From pre-European contact to the present day, people living in what is now the United States have constantly manipulated their environment. The use of natural resources – animals, plants, minerals, water, and land – has produced both prosperity and destruction, reshaping the land and human responses to it. The Environment in American History is a clear and comprehensive account that vividly shows students how the environment played a defining role in the development of American society.

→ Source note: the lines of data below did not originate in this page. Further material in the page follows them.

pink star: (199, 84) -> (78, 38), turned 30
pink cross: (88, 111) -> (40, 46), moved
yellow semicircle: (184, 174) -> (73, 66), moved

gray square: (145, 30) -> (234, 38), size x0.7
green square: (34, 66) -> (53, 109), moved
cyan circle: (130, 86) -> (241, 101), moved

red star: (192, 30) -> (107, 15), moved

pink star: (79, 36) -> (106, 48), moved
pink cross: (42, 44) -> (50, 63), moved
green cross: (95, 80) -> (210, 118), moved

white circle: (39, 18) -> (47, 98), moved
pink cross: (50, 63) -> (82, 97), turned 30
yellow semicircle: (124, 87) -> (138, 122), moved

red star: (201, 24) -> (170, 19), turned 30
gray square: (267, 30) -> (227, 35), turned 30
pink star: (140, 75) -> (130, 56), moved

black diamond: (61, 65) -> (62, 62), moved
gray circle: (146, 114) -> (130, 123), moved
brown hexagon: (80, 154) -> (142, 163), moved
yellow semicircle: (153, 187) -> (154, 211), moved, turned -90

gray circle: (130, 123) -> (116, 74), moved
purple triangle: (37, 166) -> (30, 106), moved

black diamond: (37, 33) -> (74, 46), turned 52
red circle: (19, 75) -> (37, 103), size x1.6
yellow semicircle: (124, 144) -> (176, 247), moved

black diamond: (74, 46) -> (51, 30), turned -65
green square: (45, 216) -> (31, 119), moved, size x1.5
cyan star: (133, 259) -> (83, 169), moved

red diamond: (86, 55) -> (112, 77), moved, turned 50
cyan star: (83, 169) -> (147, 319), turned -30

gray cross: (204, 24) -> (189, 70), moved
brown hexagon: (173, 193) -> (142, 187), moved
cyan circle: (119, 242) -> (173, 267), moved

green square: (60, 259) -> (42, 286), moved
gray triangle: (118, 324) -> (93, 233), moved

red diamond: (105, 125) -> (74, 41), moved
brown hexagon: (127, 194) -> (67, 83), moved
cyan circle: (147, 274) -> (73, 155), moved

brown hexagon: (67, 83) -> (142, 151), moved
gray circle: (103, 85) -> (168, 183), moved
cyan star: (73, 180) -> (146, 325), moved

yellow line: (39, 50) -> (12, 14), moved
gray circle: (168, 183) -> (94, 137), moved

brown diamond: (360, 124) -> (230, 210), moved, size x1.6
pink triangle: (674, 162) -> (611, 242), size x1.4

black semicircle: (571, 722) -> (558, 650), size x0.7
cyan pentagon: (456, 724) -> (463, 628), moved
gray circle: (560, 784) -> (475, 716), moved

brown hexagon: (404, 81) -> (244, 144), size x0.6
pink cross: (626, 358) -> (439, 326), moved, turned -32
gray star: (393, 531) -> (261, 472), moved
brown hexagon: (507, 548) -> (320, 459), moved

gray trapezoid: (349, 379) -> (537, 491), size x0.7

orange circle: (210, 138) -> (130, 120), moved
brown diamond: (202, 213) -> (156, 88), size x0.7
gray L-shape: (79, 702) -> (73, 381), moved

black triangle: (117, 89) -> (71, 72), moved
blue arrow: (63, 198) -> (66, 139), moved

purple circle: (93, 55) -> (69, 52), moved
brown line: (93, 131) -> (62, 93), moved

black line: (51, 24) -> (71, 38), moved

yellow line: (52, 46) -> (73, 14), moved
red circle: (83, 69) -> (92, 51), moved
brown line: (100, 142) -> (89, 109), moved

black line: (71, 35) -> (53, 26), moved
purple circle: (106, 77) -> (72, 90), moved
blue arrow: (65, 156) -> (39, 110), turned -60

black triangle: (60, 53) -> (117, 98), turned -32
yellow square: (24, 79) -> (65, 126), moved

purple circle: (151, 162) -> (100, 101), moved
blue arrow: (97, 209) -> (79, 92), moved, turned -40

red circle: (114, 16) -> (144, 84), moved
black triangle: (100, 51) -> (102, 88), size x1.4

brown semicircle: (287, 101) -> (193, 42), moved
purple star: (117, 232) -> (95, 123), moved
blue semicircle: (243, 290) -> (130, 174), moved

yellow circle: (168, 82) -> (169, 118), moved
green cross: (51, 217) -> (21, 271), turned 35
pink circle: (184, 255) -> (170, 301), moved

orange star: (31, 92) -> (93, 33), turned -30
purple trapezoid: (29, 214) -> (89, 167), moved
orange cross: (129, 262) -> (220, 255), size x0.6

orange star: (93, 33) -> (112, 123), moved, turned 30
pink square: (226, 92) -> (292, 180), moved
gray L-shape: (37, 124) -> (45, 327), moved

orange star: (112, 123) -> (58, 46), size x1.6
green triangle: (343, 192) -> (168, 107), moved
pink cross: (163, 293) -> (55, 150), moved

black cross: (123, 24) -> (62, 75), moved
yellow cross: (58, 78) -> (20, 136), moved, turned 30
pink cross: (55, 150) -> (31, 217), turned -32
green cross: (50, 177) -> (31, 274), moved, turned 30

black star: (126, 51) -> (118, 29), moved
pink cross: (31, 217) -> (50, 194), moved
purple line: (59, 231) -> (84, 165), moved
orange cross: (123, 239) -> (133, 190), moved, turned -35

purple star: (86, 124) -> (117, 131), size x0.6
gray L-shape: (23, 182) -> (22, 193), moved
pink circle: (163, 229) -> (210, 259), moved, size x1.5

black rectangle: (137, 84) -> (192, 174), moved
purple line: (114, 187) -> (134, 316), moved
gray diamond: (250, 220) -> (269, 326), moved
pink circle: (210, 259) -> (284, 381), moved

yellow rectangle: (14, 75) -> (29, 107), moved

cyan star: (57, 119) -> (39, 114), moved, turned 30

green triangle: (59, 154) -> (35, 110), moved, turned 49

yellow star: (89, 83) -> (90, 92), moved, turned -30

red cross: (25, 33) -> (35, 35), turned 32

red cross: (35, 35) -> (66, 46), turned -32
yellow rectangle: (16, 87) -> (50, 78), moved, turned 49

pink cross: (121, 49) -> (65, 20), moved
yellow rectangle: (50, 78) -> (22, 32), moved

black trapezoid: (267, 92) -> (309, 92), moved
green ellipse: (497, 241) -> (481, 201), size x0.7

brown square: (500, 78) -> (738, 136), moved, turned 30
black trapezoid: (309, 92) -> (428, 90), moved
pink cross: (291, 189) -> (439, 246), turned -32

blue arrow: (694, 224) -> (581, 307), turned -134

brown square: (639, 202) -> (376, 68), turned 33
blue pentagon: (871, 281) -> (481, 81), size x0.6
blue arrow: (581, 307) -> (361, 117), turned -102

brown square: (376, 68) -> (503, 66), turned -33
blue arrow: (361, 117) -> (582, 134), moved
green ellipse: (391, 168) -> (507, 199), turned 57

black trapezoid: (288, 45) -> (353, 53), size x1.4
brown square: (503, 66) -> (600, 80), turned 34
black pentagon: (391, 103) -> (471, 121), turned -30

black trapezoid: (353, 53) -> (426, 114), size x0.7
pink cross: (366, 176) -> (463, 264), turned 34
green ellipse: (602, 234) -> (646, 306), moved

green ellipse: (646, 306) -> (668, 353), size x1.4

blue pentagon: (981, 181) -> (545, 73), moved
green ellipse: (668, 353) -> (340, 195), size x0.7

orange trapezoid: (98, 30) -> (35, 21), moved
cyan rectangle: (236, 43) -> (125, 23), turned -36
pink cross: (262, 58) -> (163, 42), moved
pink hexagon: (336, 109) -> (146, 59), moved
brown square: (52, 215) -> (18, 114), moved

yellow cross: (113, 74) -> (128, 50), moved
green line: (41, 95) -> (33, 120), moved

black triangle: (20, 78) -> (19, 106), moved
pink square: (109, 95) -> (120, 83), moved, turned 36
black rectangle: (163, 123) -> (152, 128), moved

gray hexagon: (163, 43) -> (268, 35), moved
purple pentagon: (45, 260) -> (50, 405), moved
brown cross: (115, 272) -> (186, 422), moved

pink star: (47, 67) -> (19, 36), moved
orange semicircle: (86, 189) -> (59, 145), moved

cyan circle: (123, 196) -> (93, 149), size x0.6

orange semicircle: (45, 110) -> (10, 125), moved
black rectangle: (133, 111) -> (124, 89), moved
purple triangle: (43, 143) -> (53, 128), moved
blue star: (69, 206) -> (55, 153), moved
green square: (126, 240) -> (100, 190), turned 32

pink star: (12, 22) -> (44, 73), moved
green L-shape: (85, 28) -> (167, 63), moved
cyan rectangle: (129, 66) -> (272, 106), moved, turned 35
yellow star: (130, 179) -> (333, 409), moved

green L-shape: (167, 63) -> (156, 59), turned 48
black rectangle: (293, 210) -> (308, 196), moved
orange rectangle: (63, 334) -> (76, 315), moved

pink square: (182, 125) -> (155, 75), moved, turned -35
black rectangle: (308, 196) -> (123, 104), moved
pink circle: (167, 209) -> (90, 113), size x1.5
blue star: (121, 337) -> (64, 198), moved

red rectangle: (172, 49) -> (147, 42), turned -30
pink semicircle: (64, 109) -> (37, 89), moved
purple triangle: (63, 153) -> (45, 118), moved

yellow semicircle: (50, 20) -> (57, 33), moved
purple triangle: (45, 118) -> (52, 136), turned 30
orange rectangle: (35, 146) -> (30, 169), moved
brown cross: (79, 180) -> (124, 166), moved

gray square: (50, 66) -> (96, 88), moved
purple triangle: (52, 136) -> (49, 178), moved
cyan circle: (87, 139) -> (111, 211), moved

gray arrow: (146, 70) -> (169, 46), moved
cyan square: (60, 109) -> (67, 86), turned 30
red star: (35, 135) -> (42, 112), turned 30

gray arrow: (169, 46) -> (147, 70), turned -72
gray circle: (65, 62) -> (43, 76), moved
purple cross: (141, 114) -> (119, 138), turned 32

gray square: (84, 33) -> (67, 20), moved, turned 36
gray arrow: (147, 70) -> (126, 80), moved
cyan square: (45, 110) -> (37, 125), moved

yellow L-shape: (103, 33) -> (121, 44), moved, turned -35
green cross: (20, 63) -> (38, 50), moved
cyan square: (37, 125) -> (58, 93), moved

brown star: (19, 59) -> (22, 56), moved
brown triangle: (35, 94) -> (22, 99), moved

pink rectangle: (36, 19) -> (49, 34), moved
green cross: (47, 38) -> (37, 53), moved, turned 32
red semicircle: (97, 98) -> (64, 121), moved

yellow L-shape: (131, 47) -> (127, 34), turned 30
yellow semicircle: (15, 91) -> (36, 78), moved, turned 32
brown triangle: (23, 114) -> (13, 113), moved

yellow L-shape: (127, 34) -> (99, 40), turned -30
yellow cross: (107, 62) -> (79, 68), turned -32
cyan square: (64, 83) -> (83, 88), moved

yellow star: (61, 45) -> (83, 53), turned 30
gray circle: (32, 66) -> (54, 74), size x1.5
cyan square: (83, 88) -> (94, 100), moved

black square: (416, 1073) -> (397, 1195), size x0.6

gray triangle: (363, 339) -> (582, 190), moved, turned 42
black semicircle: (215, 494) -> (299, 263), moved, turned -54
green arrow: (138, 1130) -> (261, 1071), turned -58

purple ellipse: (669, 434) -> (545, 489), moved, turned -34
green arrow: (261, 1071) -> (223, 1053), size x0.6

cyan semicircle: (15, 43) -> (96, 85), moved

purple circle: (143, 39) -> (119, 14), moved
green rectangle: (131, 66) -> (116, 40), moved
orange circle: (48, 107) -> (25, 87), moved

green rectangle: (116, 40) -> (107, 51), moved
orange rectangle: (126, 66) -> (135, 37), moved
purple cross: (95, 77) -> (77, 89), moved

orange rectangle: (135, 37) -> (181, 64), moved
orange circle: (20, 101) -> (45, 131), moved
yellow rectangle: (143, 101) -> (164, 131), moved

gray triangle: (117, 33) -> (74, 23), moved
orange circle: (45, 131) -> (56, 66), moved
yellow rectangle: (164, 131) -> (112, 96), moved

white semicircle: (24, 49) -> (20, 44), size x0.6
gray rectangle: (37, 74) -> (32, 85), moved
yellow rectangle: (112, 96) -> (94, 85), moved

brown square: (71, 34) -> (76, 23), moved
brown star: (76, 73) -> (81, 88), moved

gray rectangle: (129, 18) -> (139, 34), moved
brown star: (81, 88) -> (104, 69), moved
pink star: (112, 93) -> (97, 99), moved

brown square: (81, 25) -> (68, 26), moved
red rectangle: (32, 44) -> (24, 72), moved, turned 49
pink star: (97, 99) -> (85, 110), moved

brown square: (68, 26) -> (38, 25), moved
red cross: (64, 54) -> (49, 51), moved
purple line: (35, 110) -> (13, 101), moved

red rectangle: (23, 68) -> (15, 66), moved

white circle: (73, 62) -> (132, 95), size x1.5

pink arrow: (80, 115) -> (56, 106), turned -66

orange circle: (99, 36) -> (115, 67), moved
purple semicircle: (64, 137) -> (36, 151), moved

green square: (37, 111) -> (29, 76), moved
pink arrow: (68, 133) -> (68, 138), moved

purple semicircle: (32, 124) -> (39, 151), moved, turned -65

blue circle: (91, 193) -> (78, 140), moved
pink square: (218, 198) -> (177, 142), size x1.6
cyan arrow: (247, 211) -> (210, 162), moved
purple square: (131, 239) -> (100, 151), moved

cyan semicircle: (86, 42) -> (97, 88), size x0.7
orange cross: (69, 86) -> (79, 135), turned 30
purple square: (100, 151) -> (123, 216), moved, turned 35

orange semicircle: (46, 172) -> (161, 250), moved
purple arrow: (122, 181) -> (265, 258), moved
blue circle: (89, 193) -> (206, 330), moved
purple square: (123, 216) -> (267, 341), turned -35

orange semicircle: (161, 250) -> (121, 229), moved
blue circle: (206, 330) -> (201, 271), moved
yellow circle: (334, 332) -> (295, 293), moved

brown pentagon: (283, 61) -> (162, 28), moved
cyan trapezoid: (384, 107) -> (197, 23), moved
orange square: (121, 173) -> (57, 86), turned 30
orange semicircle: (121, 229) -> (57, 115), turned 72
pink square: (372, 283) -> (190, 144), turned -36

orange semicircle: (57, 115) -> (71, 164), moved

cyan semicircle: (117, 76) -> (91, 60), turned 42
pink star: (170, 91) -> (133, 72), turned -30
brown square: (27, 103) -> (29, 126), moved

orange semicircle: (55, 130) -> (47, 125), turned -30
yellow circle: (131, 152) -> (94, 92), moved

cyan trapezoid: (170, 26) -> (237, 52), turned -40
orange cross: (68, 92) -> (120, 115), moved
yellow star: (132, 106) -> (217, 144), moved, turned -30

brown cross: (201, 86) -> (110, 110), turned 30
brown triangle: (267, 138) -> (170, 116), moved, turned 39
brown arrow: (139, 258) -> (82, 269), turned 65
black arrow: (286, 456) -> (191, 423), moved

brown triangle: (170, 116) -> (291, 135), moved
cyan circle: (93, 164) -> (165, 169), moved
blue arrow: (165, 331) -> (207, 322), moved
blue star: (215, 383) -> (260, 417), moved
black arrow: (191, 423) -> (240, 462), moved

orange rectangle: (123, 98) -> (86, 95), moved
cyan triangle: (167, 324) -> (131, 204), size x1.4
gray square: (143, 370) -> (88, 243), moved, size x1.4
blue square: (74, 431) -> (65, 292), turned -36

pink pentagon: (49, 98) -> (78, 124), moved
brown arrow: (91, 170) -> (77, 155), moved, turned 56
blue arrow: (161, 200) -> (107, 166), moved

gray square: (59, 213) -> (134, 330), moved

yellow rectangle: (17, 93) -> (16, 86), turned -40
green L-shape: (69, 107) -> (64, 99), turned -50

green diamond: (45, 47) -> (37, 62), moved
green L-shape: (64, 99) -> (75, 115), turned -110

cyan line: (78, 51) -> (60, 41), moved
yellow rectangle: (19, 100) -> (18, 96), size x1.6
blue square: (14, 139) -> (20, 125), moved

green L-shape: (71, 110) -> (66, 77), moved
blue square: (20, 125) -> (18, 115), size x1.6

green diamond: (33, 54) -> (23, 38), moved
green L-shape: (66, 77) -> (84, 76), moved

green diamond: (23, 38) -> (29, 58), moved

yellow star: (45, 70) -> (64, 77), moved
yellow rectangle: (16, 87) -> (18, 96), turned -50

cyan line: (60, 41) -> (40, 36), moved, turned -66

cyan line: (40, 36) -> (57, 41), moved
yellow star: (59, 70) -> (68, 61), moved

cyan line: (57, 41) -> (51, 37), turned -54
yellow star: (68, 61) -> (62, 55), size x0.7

Organized in thirteen chronological chapters, and extensively illustrated, the book covers themes including:
- Native peoples’ manipulation of the environment across various regions
- The role of Old World livestock and diseases in European conquests
- Plantation agriculture and slavery
- Westward expansion and the exploitation of natural resources
- Environmental influences on the Civil War and World War II
- The emergence and development of environmental activism
- Industrialization, and the growth of cities and suburbs
- Ecological restoration and climate change
Each chapter includes a selection of primary documents, and the book is supported by a robust companion website that provides further resources for students and instructors. Drawing on current scholarship, Jeff Crane has created a vibrant and engaging survey that is a key resource for all students of American environmental history.
Table of Contents
1 Faith in a Generous Land
2 Pathogens and Plows in the Land of Plenty
3 A Great Fur and Hide Marketplace
4 A Great Farming Nation
5 “A Newer Garden of Creation”
6 Naturally Horrifying: Environment in the Civil War
7 Western Lands of Wealth and Violence
8 Conserving Resources, Saving Sacred Spaces, and Cleaning the Cities: America in the Conservation Era
9 Restoring and Transforming the Land in the 1920s and 1930s
10 Abundance and Terror: Americans in World War II
11 Environmental Consensus in the Republic of Abundance
12 Environmental Reform and Schism
13 A Time of Environmental Contradictions
Jeff Crane is Associate Dean of the College of Humanities, Arts, and Social Sciences at the University of the Incarnate Word in San Antonio, Texas. He is the author of Finding the River: An Environmental History of the Elwha, and co-editor of Natural Protest: Essays on the History of American Environmentalism.